M. Hector's Asian hornet trapM. Hector's Asian hornet trap

Inside the hive there's only a frame with some rather manky-looking honey in it, not the sort of thing you'd want to spread on your toast in front of the fire on a winter's night. But the scent is enough to suggest to passing Asian hornets that there's a meal at hand. They can't get into the hive, in fact, but it doesn't matter: in true French fashion, whereby it's unthinkable to start any meal without an apéritif beforehand, they make for the bottle.

The bottle contains a centimetre or two of odd bottom-of-the-glass leavings of wine and beer and no doubt a few drops of evil spirits mixed into a noisome liquid redolent of the spit-and-sawdust bar, irrestible to Asian hornets. They find their way through the piece of plastic tubing - you can see the end of it in the photo - which itself has other holes drilled in it inside the bottle. Led by the nose they find the evil brew, but not the way out. They're trapped and eventually they drown.
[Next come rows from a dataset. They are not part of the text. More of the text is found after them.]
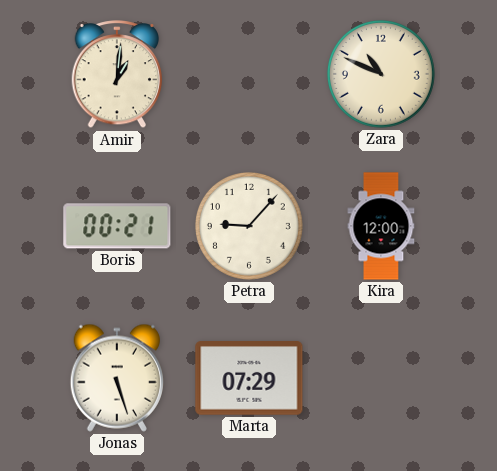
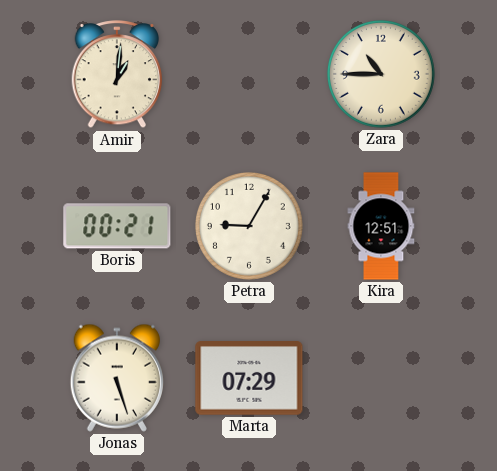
Zara: 10:49 -> 10:45
Petra: 9:07 -> 9:05
Kira: 12:00 -> 12:51
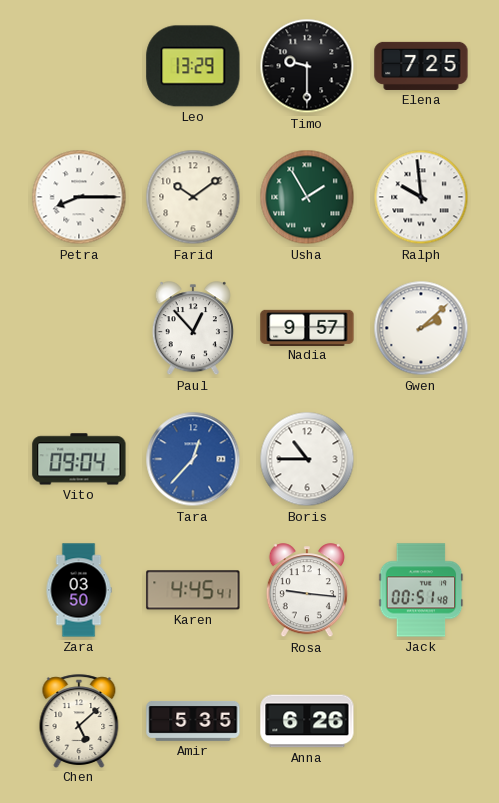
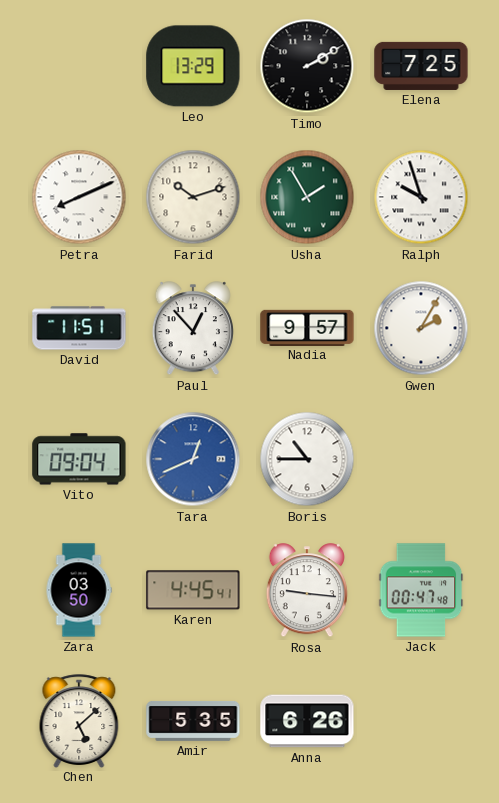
Timo: 9:30 -> 2:10
Petra: 8:15 -> 8:11
Farid: 10:09 -> 10:12
Ralph: 9:59 -> 9:57
David: none -> 11:51
Gwen: 2:08 -> 2:05
Tara: 12:37 -> 12:41
Jack: 00:51 -> 00:47
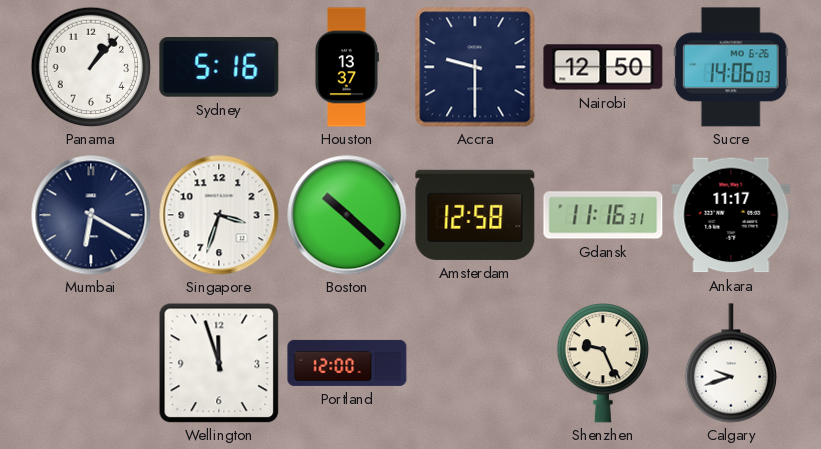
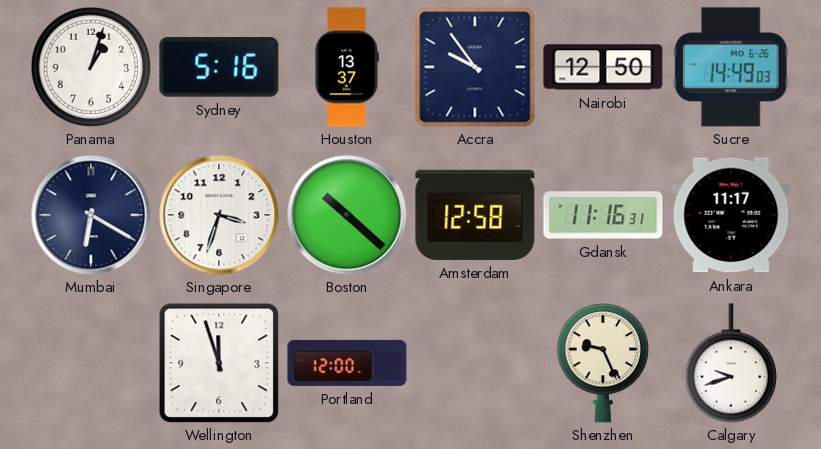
Panama: 1:07 -> 1:03
Accra: 9:30 -> 9:54
Sucre: 14:06 -> 14:49
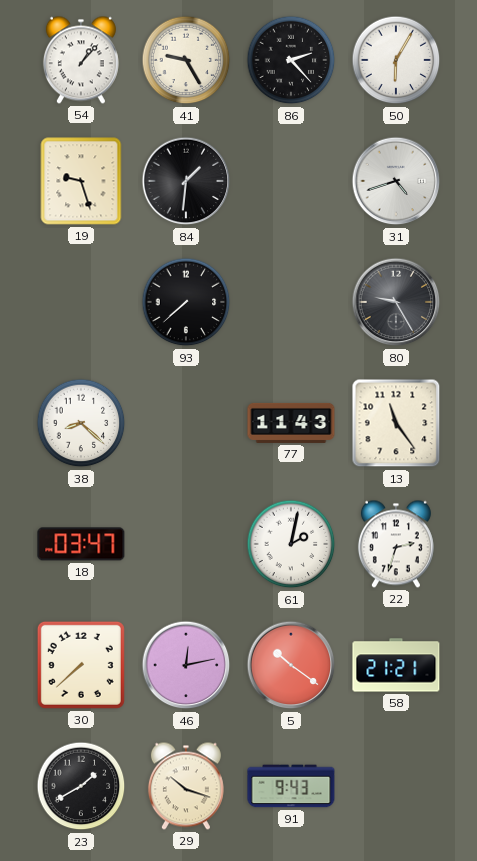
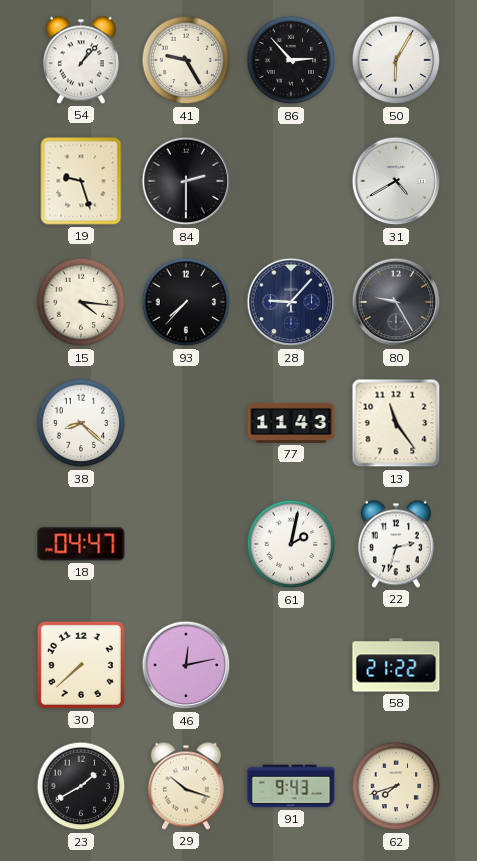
86: 2:23 -> 2:53
84: 1:31 -> 2:30
31: 4:42 -> 4:40
15: none -> 4:16
93: 7:38 -> 7:37
28: none -> 9:07
18: 03:47 -> 04:47
5: 10:21 -> none
58: 21:21 -> 21:22
62: none -> 7:42
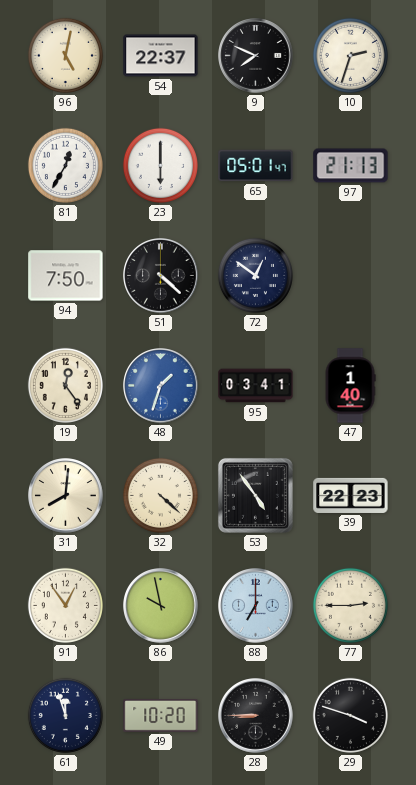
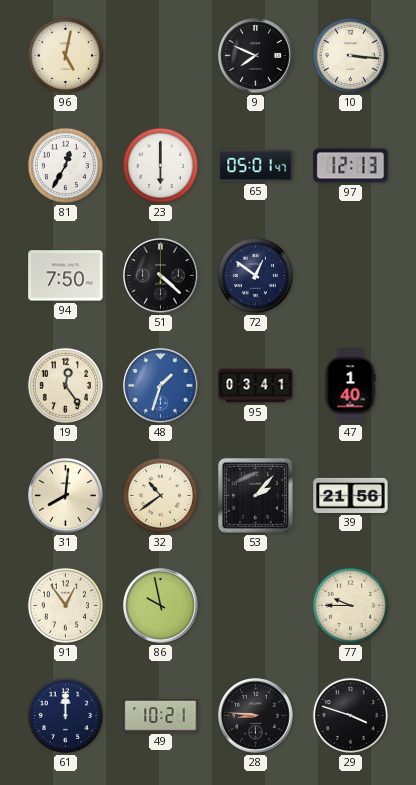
54: 22:37 -> none
10: 2:33 -> 3:16
97: 21:13 -> 12:13
32: 4:22 -> 10:39
53: 4:54 -> 2:07
39: 22:23 -> 21:56
88: 7:00 -> none
77: 2:45 -> 9:45
61: 11:57 -> 12:00
49: 10:20 -> 10:21
28: 8:45 -> 8:46
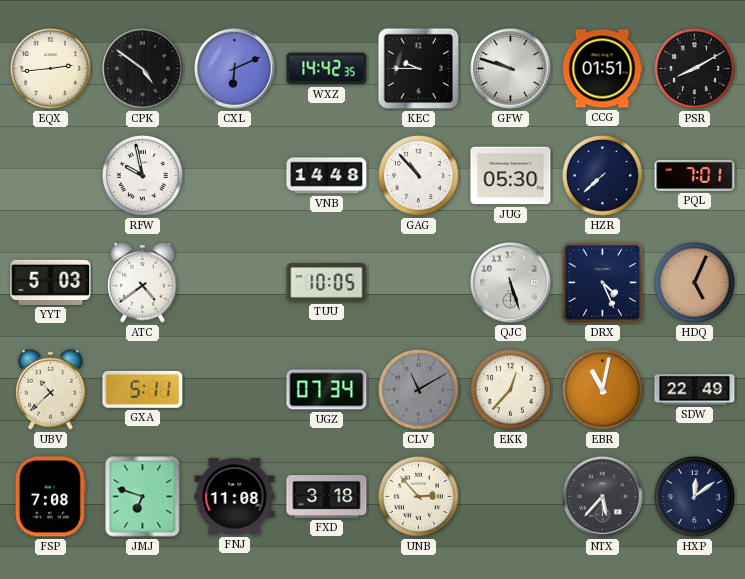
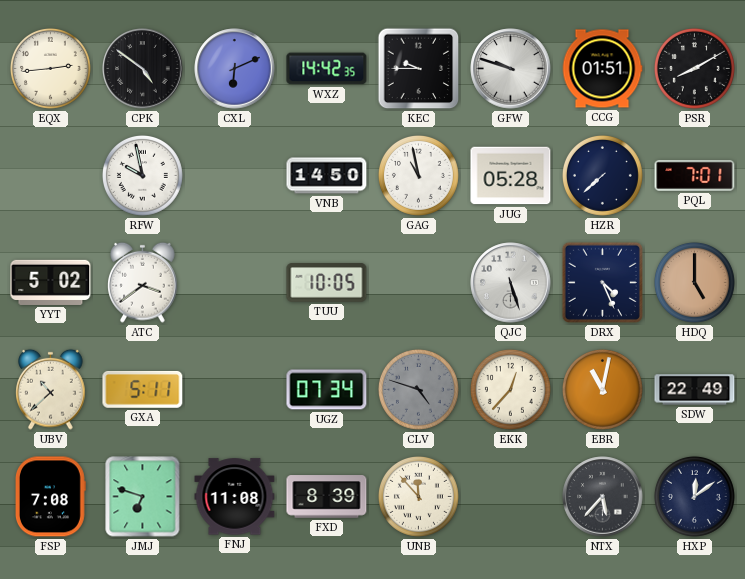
VNB: 14:48 -> 14:50
GAG: 10:53 -> 10:58
JUG: 05:30 -> 05:28
YYT: 5:03 -> 5:02
ATC: 4:39 -> 3:39
HDQ: 5:04 -> 5:00
CLV: 11:10 -> 4:48
FXD: 3:18 -> 8:39
UNB: 2:53 -> 11:53
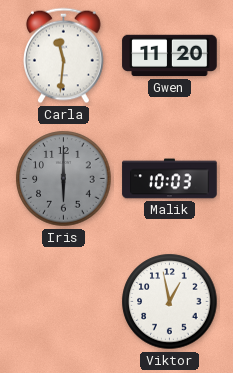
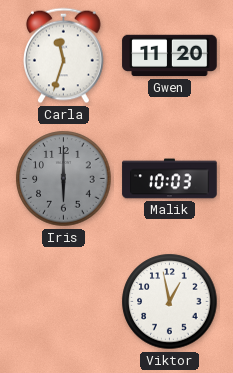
Carla: 11:31 -> 11:33
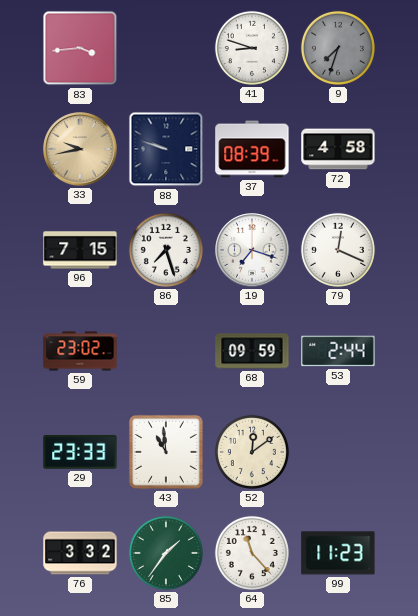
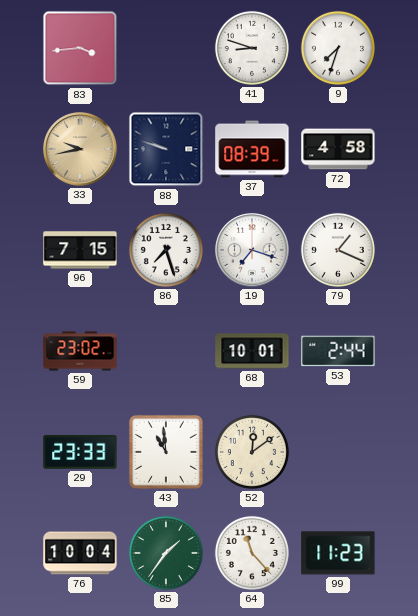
9 dial: grey -> white
79: 12:19 -> 1:19
68: 09:59 -> 10:01
76: 3:32 -> 10:04
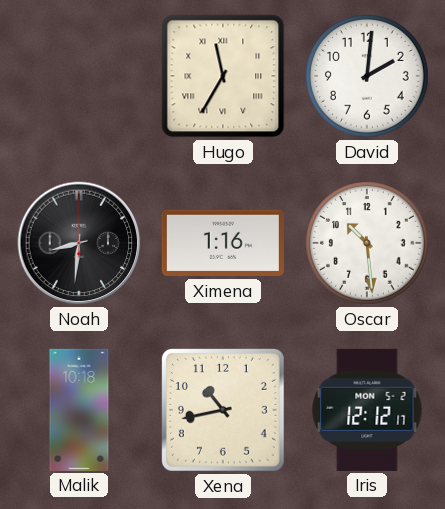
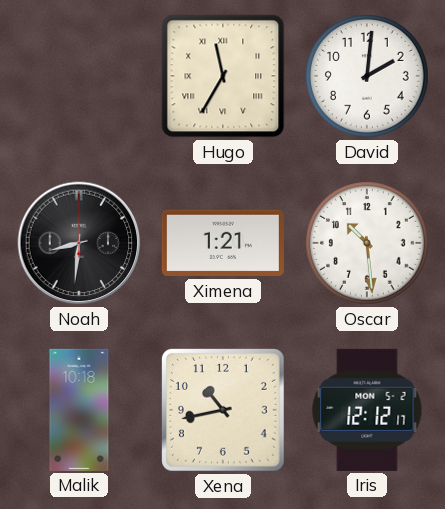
Ximena: 1:16 -> 1:21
Or that's the theory. I've been down to the trap every day since Hector installed it. The score? Nil. H'm. Hector has an idea that the local Asian hornets have a nest in some pinewoods on the other side of the valley, not so very far as the bee buzzes, from which they range far and wide in search of hives. I wonder. It wouldn't surprise me to find they'd dossed down for the winter in our roof, or in some of the other crevices of our house. Everyone else seems to have.